*** Opening Recorded information ***
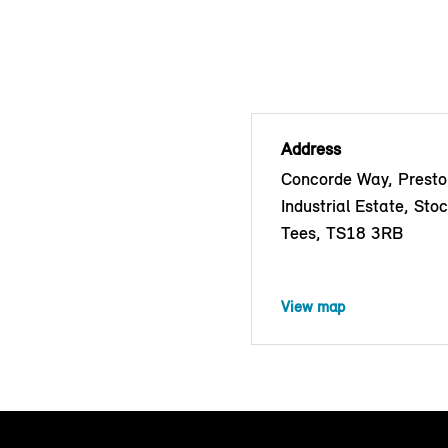
Address
Concorde Way, Prest
Industrial Estate, Sto
Tees, TS18 3RB
View map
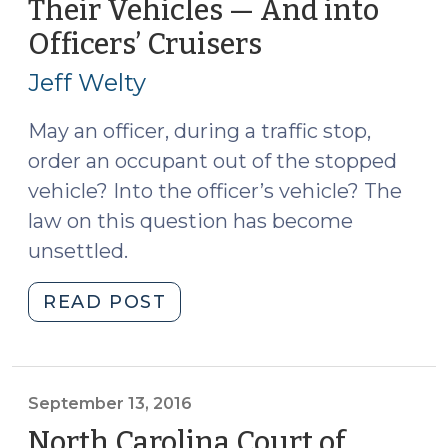
Their Vehicles — And into
Phones
Officers’ Cruisers
(September
(October
26,
3,
Jeff Welty
2016)"
2016)
May an officer, during a traffic stop,
order an occupant out of the stopped
vehicle? Into the officer’s vehicle? The
law on this question has become
unsettled.
"Ordering
READ POST
Occupants
Out
of
Their
September 13, 2016
Vehicles
North Carolina Court of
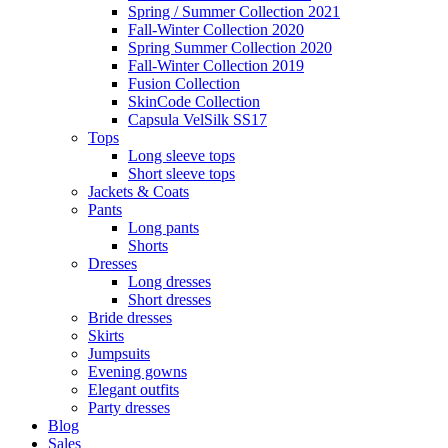
Spring / Summer Collection 2021
Fall-Winter Collection 2020
Spring Summer Collection 2020
Fall-Winter Collection 2019
Fusion Collection
SkinCode Collection
Capsula VelSilk SS17
Tops
Long sleeve tops
Short sleeve tops
Jackets & Coats
Pants
Long pants
Shorts
Dresses
Long dresses
Short dresses
Bride dresses
Skirts
Jumpsuits
Evening gowns
Elegant outfits
Party dresses
Blog
Sales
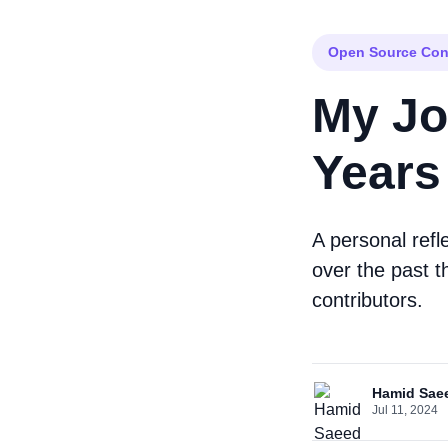
Open Source Con
My Jo
Years
A personal refl
over the past t
contributors.
Hamid Sae
Jul 11, 2024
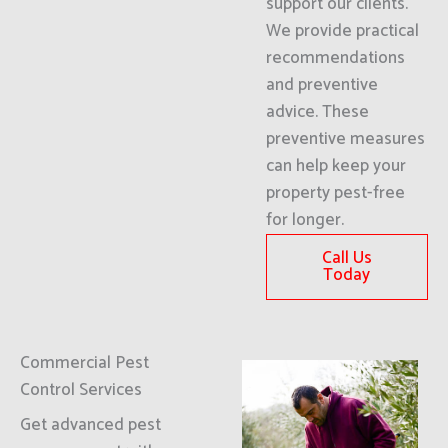
support our clients.
We provide practical
recommendations
and preventive
advice. These
preventive measures
can help keep your
property pest-free
for longer.
Call Us
Today
Commercial Pest
Control Services
Get advanced pest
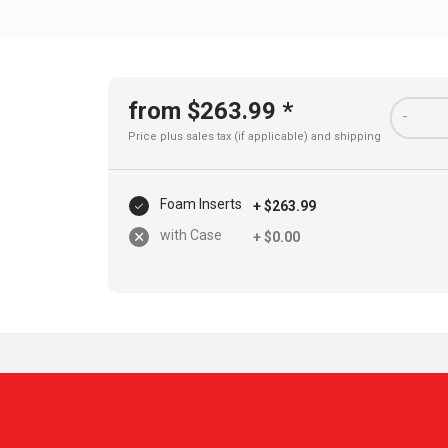
from $263.99 *
-
Price plus sales tax (if applicable) and
shipping
Foam Inserts
+ $263.99
with Case
+ $0.00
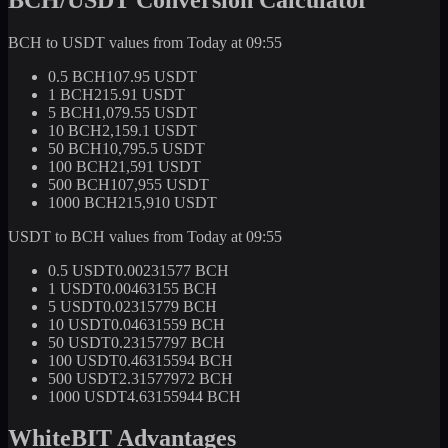
BCH to USDT values from Today at 09:55
0.5 BCH
107.95 USDT
1 BCH
215.91 USDT
5 BCH
1,079.55 USDT
10 BCH
2,159.1 USDT
50 BCH
10,795.5 USDT
100 BCH
21,591 USDT
500 BCH
107,955 USDT
1000 BCH
215,910 USDT
USDT to BCH values from Today at 09:55
0.5 USDT
0.00231577 BCH
1 USDT
0.00463155 BCH
5 USDT
0.02315779 BCH
10 USDT
0.04631559 BCH
50 USDT
0.23157797 BCH
100 USDT
0.46315594 BCH
500 USDT
2.31577972 BCH
1000 USDT
4.63155944 BCH
WhiteBIT Advantages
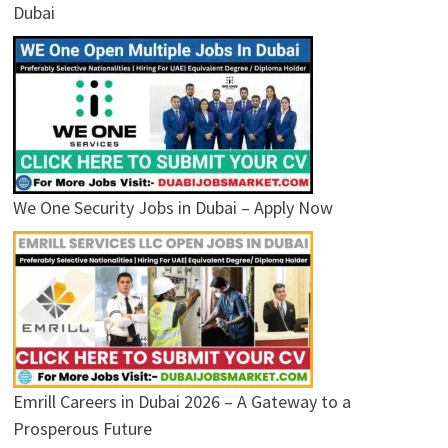
Dubai
We One Security Jobs in Dubai – Apply Now
Emrill Careers in Dubai 2026 – A Gateway to a
Prosperous Future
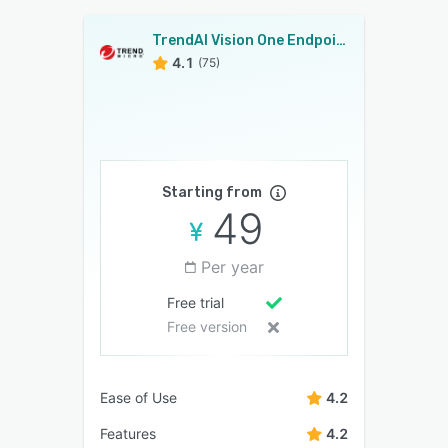
TrendAI Vision One Endpoint Security.
4.1
(75)
Starting from
49
Per year
Free trial
Free version
Ease of Use
4.2
Features
4.2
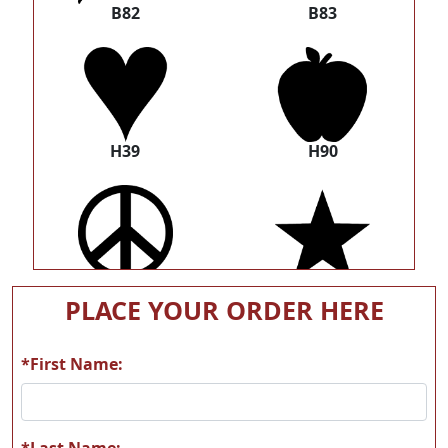
B82
B83
H39
H90
U16
U21
PLACE YOUR ORDER HERE
*First Name:
W01
W02
*Last Name:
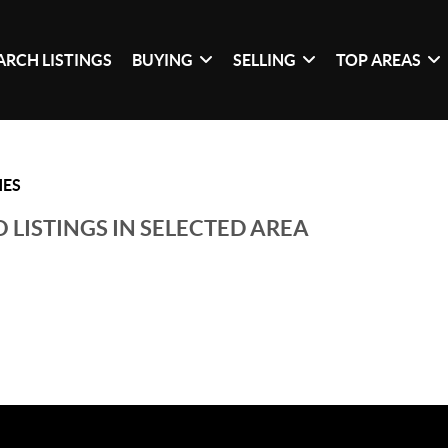
ARCH LISTINGS
BUYING
SELLING
TOP AREAS
HES
 LISTINGS IN SELECTED AREA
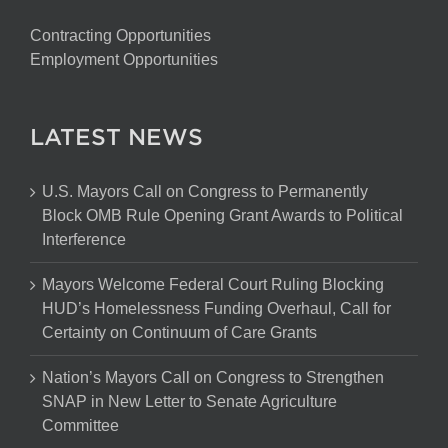
Contracting Opportunities
Employment Opportunities
LATEST NEWS
U.S. Mayors Call on Congress to Permanently
Block OMB Rule Opening Grant Awards to Political
Interference
Mayors Welcome Federal Court Ruling Blocking
HUD’s Homelessness Funding Overhaul, Call for
Certainty on Continuum of Care Grants
Nation’s Mayors Call on Congress to Strengthen
SNAP in New Letter to Senate Agriculture
Committee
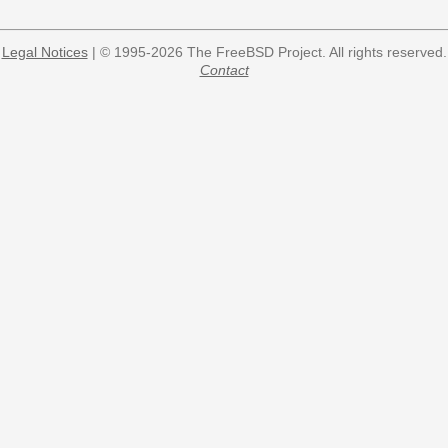
Legal Notices
| © 1995-2026 The FreeBSD Project. All rights reserved.
Contact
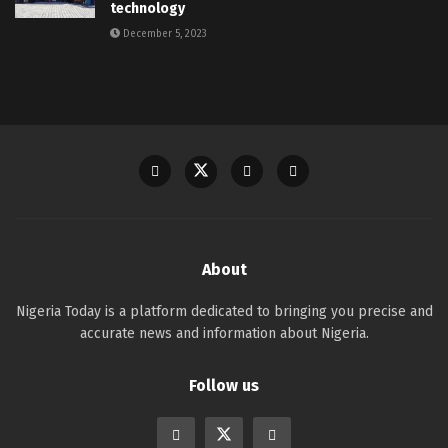
technology
December 5, 2023
About
Nigeria Today is a platform dedicated to bringing you precise and
accurate news and information about Nigeria.
Follow us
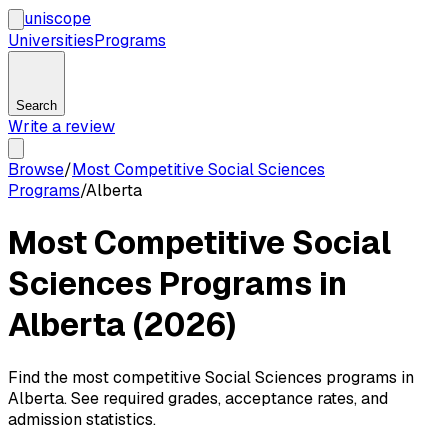
uni
scope
Universities
Programs
Search
Write a review
Browse
/
Most Competitive Social Sciences
Programs
/
Alberta
Most Competitive Social
Sciences Programs in
Alberta (2026)
Find the most competitive Social Sciences programs in
Alberta. See required grades, acceptance rates, and
admission statistics.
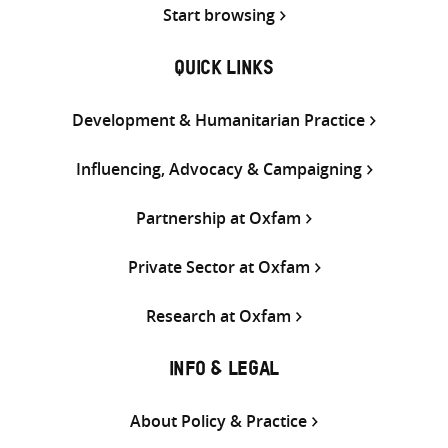
Start browsing
QUICK LINKS
Development & Humanitarian Practice
Influencing, Advocacy & Campaigning
Partnership at Oxfam
Private Sector at Oxfam
Research at Oxfam
INFO & LEGAL
About Policy & Practice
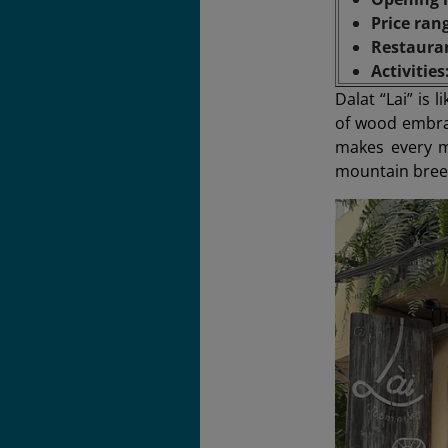
Price ran
Restaura
Activities
Dalat “Lai” is
of wood embrac
makes every m
mountain breez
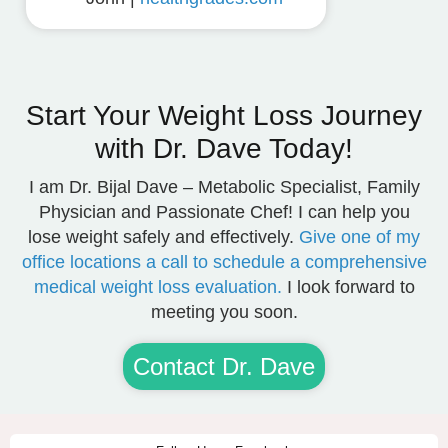
Start Your Weight Loss Journey
with Dr. Dave Today!
I am Dr. Bijal Dave – Metabolic Specialist, Family
Physician and Passionate Chef! I can help you
lose weight safely and effectively.
Give one of my
office locations a call to schedule a comprehensive
medical weight loss evaluation.
I look forward to
meeting you soon.
Contact Dr. Dave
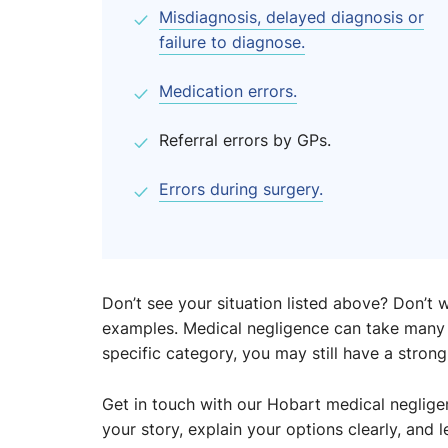
Misdiagnosis, delayed diagnosis or
failure to diagnose.
Medication errors.
Referral errors by GPs.
Errors during surgery.
Don’t see your situation listed above? Don’
examples. Medical negligence can take many f
specific category, you may still have a strong
Get in touch with our Hobart medical negligenc
your story, explain your options clearly, and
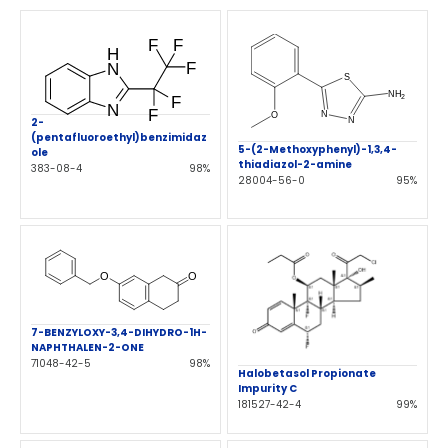
2-
(pentafluoroethyl)benzimidaz
5-(2-Methoxyphenyl)-1,3,4-
ole
thiadiazol-2-amine
383-08-4
98%
28004-56-0
95%
7-BENZYLOXY-3,4-DIHYDRO-1H-
NAPHTHALEN-2-ONE
71048-42-5
98%
Halobetasol Propionate
Impurity C
181527-42-4
99%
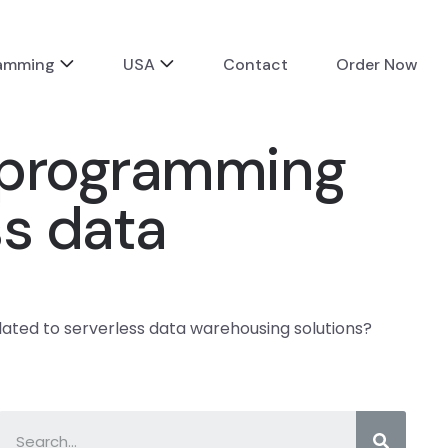
ramming
USA
Contact
Order Now
 programming
ss data
ted to serverless data warehousing solutions?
*** Closing Recorded information ***
What is needed: From the entries above, extract every line where the word "Dave" appears.

Solution to this task:
with Dr. Dave Today!
I am Dr. Bijal Dave – Metabolic Specialist, Family
Contact Dr. Dave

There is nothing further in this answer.